» TASK GOAL:
Among the lines below, take the one holding "MAYNARD JAMES KEENAN", the one holding "un dels ajuts CaixaImpulse", and all lines between them. Set them down exactly.

*** Opening of RECORDED INFORMATION ***

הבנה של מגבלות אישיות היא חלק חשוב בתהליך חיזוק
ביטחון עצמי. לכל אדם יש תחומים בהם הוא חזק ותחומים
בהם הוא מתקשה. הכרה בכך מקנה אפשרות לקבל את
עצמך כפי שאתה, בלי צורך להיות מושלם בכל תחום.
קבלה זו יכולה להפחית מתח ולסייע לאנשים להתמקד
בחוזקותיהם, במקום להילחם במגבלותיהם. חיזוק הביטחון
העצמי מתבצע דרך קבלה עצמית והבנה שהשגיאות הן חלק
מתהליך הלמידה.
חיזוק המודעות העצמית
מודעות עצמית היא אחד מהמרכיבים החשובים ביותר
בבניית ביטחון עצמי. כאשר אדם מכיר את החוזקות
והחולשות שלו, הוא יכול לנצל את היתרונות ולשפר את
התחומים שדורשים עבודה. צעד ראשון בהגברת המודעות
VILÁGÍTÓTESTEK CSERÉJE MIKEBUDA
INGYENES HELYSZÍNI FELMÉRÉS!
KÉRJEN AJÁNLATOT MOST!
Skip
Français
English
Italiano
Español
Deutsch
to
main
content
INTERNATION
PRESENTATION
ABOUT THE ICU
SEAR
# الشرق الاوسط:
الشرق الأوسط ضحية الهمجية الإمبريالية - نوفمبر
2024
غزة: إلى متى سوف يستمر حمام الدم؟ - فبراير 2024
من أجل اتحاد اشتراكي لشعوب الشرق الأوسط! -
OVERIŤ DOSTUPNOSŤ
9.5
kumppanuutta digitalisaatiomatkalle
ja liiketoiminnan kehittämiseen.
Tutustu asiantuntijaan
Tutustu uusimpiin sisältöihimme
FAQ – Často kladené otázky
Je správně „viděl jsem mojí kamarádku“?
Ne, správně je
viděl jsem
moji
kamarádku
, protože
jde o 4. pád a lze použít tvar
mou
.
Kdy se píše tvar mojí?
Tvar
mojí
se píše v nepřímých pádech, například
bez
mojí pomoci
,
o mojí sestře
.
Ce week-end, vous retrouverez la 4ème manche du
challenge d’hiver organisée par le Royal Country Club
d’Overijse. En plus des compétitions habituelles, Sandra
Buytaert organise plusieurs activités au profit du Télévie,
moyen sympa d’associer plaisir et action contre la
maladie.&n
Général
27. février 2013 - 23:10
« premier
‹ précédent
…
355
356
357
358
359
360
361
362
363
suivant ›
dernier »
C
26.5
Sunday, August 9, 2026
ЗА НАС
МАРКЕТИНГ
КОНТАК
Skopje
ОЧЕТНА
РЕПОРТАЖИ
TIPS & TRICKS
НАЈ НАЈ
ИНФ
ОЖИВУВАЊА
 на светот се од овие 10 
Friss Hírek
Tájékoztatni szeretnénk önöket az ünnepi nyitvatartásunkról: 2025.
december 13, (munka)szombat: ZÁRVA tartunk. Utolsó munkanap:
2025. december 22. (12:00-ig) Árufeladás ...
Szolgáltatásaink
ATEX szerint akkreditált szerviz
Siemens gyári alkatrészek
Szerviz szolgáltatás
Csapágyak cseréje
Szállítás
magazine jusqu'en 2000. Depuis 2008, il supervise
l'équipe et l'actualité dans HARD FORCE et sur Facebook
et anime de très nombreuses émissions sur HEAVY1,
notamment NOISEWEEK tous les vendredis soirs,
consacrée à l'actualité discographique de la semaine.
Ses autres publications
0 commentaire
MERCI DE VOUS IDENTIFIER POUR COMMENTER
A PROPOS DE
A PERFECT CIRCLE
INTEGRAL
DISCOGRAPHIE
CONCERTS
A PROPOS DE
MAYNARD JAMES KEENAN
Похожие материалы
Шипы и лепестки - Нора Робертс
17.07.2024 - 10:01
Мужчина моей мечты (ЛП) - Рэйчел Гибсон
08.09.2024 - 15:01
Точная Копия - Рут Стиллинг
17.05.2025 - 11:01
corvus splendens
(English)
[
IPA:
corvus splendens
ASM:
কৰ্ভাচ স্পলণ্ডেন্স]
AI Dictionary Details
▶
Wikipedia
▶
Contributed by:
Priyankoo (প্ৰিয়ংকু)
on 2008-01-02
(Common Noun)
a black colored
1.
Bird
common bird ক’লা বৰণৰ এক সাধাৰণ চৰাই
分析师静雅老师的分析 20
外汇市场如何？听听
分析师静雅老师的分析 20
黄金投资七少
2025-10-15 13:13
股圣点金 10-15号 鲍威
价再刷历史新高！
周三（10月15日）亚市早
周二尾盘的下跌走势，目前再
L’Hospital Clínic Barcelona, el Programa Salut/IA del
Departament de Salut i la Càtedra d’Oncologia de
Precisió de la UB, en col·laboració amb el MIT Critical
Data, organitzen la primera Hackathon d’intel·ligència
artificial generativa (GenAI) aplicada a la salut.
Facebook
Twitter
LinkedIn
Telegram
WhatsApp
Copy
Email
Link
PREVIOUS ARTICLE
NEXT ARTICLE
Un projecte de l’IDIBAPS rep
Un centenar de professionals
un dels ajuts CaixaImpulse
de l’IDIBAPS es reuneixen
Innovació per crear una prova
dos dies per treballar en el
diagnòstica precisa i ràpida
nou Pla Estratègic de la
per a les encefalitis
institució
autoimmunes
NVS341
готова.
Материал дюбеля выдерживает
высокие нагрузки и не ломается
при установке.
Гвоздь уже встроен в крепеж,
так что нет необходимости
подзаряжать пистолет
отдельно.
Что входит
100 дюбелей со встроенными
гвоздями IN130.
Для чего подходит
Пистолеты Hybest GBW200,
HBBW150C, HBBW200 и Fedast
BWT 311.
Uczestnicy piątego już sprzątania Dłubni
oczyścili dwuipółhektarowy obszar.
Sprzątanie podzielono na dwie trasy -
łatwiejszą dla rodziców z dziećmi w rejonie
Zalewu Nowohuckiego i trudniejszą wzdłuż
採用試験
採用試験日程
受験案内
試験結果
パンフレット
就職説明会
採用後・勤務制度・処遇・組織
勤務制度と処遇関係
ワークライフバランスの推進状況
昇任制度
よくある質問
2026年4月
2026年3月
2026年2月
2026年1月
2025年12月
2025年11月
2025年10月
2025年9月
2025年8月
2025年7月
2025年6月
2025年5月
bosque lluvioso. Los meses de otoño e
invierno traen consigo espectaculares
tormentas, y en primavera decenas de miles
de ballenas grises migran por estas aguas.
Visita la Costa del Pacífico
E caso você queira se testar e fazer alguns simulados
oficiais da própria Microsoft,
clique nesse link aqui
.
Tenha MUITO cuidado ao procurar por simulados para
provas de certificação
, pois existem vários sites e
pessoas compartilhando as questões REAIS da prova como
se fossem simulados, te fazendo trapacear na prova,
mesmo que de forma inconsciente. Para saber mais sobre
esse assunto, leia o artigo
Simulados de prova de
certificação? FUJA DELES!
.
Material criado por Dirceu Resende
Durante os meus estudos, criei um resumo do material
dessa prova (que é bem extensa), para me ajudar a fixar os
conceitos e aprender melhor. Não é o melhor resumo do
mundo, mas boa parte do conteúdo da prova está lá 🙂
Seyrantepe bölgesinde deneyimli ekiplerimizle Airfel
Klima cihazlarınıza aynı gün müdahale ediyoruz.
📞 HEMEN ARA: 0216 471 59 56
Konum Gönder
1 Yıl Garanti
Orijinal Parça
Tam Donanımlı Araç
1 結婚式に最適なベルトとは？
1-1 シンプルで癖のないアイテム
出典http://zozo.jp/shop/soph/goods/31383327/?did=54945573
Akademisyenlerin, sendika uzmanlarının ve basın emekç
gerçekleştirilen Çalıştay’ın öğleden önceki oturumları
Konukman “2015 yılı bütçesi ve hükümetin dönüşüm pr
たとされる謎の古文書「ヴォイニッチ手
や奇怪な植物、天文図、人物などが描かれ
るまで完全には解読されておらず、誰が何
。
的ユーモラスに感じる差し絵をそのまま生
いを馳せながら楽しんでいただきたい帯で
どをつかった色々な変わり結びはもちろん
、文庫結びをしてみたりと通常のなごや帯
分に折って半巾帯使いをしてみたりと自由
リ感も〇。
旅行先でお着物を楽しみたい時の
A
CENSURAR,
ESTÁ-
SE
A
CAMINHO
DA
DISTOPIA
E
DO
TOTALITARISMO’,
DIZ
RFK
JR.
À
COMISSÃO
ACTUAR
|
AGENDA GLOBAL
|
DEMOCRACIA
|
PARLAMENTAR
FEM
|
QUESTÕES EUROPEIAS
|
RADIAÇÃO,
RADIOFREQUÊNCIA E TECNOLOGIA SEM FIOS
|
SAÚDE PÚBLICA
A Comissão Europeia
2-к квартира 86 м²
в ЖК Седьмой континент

*** Close of RECORDED INFORMATION ***

» TASK SOLUTION:
MAYNARD JAMES KEENAN
Похожие материалы
Шипы и лепестки - Нора Робертс
17.07.2024 - 10:01
Мужчина моей мечты (ЛП) - Рэйчел Гибсон
08.09.2024 - 15:01
Точная Копия - Рут Стиллинг
17.05.2025 - 11:01
corvus splendens
(English)
[
IPA:
corvus splendens
ASM:
কৰ্ভাচ স্পলণ্ডেন্স]
AI Dictionary Details
▶
Wikipedia
▶
Contributed by:
Priyankoo (প্ৰিয়ংকু)
on 2008-01-02
(Common Noun)
a black colored
1.
Bird
common bird ক’লা বৰণৰ এক সাধাৰণ চৰাই
分析师静雅老师的分析 20
外汇市场如何？听听
分析师静雅老师的分析 20
黄金投资七少
2025-10-15 13:13
股圣点金 10-15号 鲍威
价再刷历史新高！
周三（10月15日）亚市早
周二尾盘的下跌走势，目前再
L’Hospital Clínic Barcelona, el Programa Salut/IA del
Departament de Salut i la Càtedra d’Oncologia de
Precisió de la UB, en col·laboració amb el MIT Critical
Data, organitzen la primera Hackathon d’intel·ligència
artificial generativa (GenAI) aplicada a la salut.
Facebook
Twitter
LinkedIn
Telegram
WhatsApp
Copy
Email
Link
PREVIOUS ARTICLE
NEXT ARTICLE
Un projecte de l’IDIBAPS rep
Un centenar de professionals
un dels ajuts CaixaImpulse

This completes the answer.